[TASK INSTRUCTIONS]
What you write should be the line containing "Konsultācija, abiem klātesot, 2h / 160eur" followed by every line after it to the end of the listing, exactly as given, and nothing more.

[GIVEN DATA]
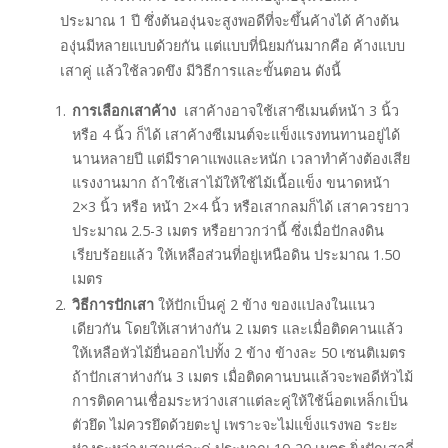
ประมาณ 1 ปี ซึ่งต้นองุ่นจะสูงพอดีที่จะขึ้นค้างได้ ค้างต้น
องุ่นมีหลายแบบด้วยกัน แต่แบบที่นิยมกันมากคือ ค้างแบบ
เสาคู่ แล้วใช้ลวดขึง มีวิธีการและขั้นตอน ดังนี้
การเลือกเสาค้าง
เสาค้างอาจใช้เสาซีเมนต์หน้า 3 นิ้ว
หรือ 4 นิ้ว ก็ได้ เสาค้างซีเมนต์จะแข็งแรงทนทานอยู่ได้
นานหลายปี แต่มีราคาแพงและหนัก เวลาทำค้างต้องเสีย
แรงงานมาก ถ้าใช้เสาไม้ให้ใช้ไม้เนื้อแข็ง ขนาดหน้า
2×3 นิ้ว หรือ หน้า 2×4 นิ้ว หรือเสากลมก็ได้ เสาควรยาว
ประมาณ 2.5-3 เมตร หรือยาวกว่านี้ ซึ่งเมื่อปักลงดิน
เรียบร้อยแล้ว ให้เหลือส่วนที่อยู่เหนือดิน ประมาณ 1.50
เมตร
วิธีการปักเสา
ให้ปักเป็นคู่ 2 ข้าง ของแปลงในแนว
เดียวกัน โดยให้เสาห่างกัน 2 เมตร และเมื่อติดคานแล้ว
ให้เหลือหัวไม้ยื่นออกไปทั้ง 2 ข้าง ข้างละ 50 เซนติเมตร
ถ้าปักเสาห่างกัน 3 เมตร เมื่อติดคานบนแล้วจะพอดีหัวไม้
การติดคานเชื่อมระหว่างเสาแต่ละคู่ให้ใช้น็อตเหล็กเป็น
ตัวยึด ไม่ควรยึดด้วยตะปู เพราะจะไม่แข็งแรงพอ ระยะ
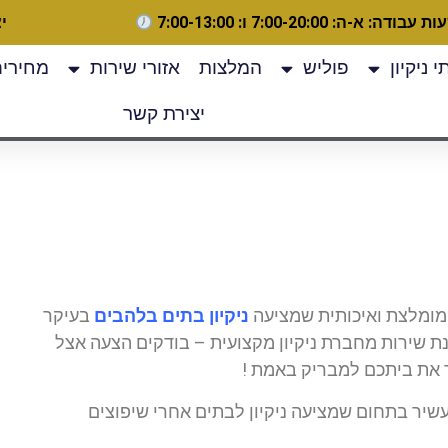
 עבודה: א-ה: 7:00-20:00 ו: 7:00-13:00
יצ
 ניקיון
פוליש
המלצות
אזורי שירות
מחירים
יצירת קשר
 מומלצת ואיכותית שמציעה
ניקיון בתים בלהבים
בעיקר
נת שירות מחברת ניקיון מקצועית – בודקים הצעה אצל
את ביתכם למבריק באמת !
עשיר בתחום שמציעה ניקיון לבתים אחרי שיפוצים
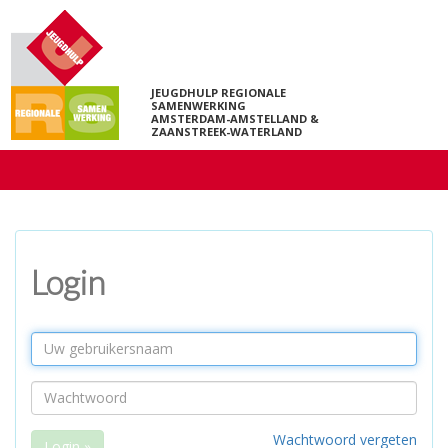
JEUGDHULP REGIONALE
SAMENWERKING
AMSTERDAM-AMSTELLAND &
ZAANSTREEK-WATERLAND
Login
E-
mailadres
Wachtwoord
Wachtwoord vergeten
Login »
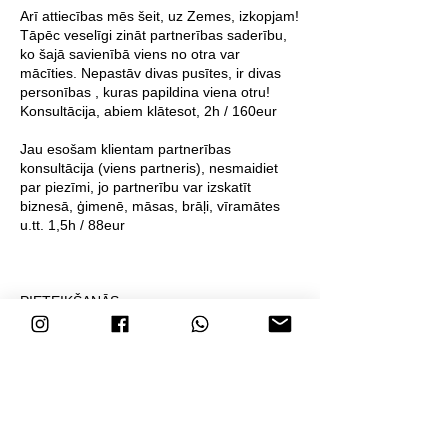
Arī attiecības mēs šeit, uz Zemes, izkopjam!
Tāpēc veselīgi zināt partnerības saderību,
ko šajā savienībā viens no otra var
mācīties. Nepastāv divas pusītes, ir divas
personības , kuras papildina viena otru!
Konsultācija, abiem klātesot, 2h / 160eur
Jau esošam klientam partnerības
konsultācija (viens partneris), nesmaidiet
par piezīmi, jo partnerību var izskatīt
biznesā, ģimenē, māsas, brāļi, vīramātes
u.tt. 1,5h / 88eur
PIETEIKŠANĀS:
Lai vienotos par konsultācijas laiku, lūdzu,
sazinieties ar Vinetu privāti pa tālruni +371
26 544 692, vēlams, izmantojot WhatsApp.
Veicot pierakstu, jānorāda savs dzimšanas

[ANSWER BELOW]
Konsultācija, abiem klātesot, 2h / 160eur
Jau esošam klientam partnerības
konsultācija (viens partneris), nesmaidiet
par piezīmi, jo partnerību var izskatīt
biznesā, ģimenē, māsas, brāļi, vīramātes
u.tt. 1,5h / 88eur
PIETEIKŠANĀS:
Lai vienotos par konsultācijas laiku, lūdzu,
sazinieties ar Vinetu privāti pa tālruni +371
26 544 692, vēlams, izmantojot WhatsApp.
Veicot pierakstu, jānorāda savs dzimšanas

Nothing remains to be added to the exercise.